:: PROBLEM DETAILS ::
Please copy the listing below in its entirety, without alteration.

(SUPPLIED MATERIAL)

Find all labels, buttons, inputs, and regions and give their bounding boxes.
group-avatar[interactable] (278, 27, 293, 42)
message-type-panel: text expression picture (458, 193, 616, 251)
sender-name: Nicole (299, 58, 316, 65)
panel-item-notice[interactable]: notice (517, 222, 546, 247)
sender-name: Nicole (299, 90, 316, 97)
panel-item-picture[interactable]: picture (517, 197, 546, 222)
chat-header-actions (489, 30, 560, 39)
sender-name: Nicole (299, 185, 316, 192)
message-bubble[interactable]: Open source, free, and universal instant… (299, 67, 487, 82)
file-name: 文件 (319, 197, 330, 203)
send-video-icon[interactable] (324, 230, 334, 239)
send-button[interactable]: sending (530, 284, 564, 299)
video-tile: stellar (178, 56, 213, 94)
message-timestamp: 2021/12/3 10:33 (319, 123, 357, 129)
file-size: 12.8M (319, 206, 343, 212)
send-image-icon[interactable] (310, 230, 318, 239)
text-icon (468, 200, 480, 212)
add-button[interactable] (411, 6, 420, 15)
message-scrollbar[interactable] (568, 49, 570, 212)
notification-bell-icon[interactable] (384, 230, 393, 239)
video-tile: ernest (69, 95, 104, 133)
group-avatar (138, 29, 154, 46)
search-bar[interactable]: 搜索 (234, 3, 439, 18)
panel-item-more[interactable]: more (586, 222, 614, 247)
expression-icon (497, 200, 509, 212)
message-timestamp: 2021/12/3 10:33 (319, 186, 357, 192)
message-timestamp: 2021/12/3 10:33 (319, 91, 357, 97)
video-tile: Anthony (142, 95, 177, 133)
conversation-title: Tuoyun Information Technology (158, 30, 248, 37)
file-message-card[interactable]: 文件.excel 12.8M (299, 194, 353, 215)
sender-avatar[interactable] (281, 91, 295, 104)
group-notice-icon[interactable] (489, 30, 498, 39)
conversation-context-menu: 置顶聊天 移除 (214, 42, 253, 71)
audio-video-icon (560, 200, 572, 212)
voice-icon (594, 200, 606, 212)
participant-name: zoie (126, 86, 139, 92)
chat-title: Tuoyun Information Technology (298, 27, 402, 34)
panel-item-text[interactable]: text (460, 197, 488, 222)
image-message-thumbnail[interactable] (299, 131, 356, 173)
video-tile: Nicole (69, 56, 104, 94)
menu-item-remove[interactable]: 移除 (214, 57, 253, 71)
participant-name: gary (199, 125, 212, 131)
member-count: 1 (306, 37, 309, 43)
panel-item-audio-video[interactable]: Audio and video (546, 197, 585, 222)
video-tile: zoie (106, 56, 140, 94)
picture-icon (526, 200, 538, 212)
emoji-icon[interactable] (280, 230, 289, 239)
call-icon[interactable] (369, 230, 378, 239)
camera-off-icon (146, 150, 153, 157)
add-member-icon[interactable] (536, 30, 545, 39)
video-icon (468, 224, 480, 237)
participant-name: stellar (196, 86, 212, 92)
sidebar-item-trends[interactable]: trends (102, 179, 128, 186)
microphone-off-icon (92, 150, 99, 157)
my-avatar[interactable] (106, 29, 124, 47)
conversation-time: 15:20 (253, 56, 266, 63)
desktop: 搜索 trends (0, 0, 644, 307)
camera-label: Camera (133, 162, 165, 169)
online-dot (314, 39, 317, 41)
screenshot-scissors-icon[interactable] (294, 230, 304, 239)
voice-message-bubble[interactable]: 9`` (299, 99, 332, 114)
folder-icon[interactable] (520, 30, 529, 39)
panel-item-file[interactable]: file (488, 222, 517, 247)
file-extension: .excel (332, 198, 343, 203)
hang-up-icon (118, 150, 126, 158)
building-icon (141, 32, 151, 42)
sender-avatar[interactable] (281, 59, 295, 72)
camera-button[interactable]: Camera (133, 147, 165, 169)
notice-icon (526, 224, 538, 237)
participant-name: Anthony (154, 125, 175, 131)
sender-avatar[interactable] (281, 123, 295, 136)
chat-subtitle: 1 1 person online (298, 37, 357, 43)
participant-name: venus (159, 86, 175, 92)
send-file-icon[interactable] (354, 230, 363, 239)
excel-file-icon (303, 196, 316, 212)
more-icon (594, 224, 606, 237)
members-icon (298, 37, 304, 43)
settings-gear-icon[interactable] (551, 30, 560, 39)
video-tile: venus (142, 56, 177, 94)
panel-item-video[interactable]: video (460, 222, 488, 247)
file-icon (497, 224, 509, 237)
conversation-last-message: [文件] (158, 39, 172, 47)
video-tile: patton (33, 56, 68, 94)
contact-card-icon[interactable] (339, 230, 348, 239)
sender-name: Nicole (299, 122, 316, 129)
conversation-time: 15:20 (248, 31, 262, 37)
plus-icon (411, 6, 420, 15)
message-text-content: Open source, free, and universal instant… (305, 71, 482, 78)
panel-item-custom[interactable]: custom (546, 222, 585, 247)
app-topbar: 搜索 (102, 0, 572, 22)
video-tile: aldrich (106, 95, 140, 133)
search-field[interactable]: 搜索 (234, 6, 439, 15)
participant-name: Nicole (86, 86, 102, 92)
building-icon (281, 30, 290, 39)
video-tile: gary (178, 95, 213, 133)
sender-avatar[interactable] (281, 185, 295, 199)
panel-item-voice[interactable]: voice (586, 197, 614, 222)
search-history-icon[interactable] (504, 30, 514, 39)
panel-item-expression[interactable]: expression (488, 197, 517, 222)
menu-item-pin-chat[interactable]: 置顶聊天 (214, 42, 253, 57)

(End SUPPLIED MATERIAL)

:: EXPECTED ANSWER ::
Find all labels, buttons, inputs, and regions and give their bounding boxes.
group-avatar[interactable] (278, 27, 293, 42)
message-type-panel: text expression picture (458, 193, 616, 251)
sender-name: Nicole (299, 58, 316, 65)
panel-item-notice[interactable]: notice (517, 222, 546, 247)
sender-name: Nicole (299, 90, 316, 97)
panel-item-picture[interactable]: picture (517, 197, 546, 222)
chat-header-actions (489, 30, 560, 39)
sender-name: Nicole (299, 185, 316, 192)
message-bubble[interactable]: Open source, free, and universal instant… (299, 67, 487, 82)
file-name: 文件 (319, 197, 330, 203)
send-video-icon[interactable] (324, 230, 334, 239)
send-button[interactable]: sending (530, 284, 564, 299)
video-tile: stellar (178, 56, 213, 94)
message-timestamp: 2021/12/3 10:33 (319, 123, 357, 129)
file-size: 12.8M (319, 206, 343, 212)
send-image-icon[interactable] (310, 230, 318, 239)
text-icon (468, 200, 480, 212)
add-button[interactable] (411, 6, 420, 15)
message-scrollbar[interactable] (568, 49, 570, 212)
notification-bell-icon[interactable] (384, 230, 393, 239)
video-tile: ernest (69, 95, 104, 133)
group-avatar (138, 29, 154, 46)
search-bar[interactable]: 搜索 (234, 3, 439, 18)
panel-item-more[interactable]: more (586, 222, 614, 247)
expression-icon (497, 200, 509, 212)
message-timestamp: 2021/12/3 10:33 (319, 186, 357, 192)
message-timestamp: 2021/12/3 10:33 (319, 91, 357, 97)
video-tile: Anthony (142, 95, 177, 133)
conversation-title: Tuoyun Information Technology (158, 30, 248, 37)
file-message-card[interactable]: 文件.excel 12.8M (299, 194, 353, 215)
sender-avatar[interactable] (281, 91, 295, 104)
group-notice-icon[interactable] (489, 30, 498, 39)
conversation-context-menu: 置顶聊天 移除 (214, 42, 253, 71)
audio-video-icon (560, 200, 572, 212)
voice-icon (594, 200, 606, 212)
participant-name: zoie (126, 86, 139, 92)
chat-title: Tuoyun Information Technology (298, 27, 402, 34)
panel-item-text[interactable]: text (460, 197, 488, 222)
image-message-thumbnail[interactable] (299, 131, 356, 173)
video-tile: Nicole (69, 56, 104, 94)
menu-item-remove[interactable]: 移除 (214, 57, 253, 71)
participant-name: gary (199, 125, 212, 131)
member-count: 1 (306, 37, 309, 43)
panel-item-audio-video[interactable]: Audio and video (546, 197, 585, 222)
video-tile: zoie (106, 56, 140, 94)
picture-icon (526, 200, 538, 212)
emoji-icon[interactable] (280, 230, 289, 239)
call-icon[interactable] (369, 230, 378, 239)
camera-off-icon (146, 150, 153, 157)
add-member-icon[interactable] (536, 30, 545, 39)
video-icon (468, 224, 480, 237)
participant-name: stellar (196, 86, 212, 92)
sidebar-item-trends[interactable]: trends (102, 179, 128, 186)
microphone-off-icon (92, 150, 99, 157)
my-avatar[interactable] (106, 29, 124, 47)
conversation-time: 15:20 (253, 56, 266, 63)
desktop: 搜索 trends (0, 0, 644, 307)
camera-label: Camera (133, 162, 165, 169)
online-dot (314, 39, 317, 41)
screenshot-scissors-icon[interactable] (294, 230, 304, 239)
voice-message-bubble[interactable]: 9`` (299, 99, 332, 114)
folder-icon[interactable] (520, 30, 529, 39)
panel-item-file[interactable]: file (488, 222, 517, 247)
file-extension: .excel (332, 198, 343, 203)
hang-up-icon (118, 150, 126, 158)
building-icon (141, 32, 151, 42)
sender-avatar[interactable] (281, 59, 295, 72)
camera-button[interactable]: Camera (133, 147, 165, 169)
notice-icon (526, 224, 538, 237)
participant-name: Anthony (154, 125, 175, 131)
sender-avatar[interactable] (281, 123, 295, 136)
chat-subtitle: 1 1 person online (298, 37, 357, 43)
participant-name: venus (159, 86, 175, 92)
send-file-icon[interactable] (354, 230, 363, 239)
excel-file-icon (303, 196, 316, 212)
more-icon (594, 224, 606, 237)
members-icon (298, 37, 304, 43)
settings-gear-icon[interactable] (551, 30, 560, 39)
video-tile: venus (142, 56, 177, 94)
panel-item-video[interactable]: video (460, 222, 488, 247)
file-icon (497, 224, 509, 237)
conversation-last-message: [文件] (158, 39, 172, 47)
video-tile: patton (33, 56, 68, 94)
contact-card-icon[interactable] (339, 230, 348, 239)
sender-name: Nicole (299, 122, 316, 129)
conversation-time: 15:20 (248, 31, 262, 37)
plus-icon (411, 6, 420, 15)
message-text-content: Open source, free, and universal instant… (305, 71, 482, 78)
panel-item-custom[interactable]: custom (546, 222, 585, 247)
app-topbar: 搜索 (102, 0, 572, 22)
video-tile: aldrich (106, 95, 140, 133)
search-field[interactable]: 搜索 (234, 6, 439, 15)
participant-name: Nicole (86, 86, 102, 92)
building-icon (281, 30, 290, 39)
video-tile: gary (178, 95, 213, 133)
sender-avatar[interactable] (281, 185, 295, 199)
panel-item-voice[interactable]: voice (586, 197, 614, 222)
search-history-icon[interactable] (504, 30, 514, 39)
panel-item-expression[interactable]: expression (488, 197, 517, 222)
menu-item-pin-chat[interactable]: 置顶聊天 (214, 42, 253, 57)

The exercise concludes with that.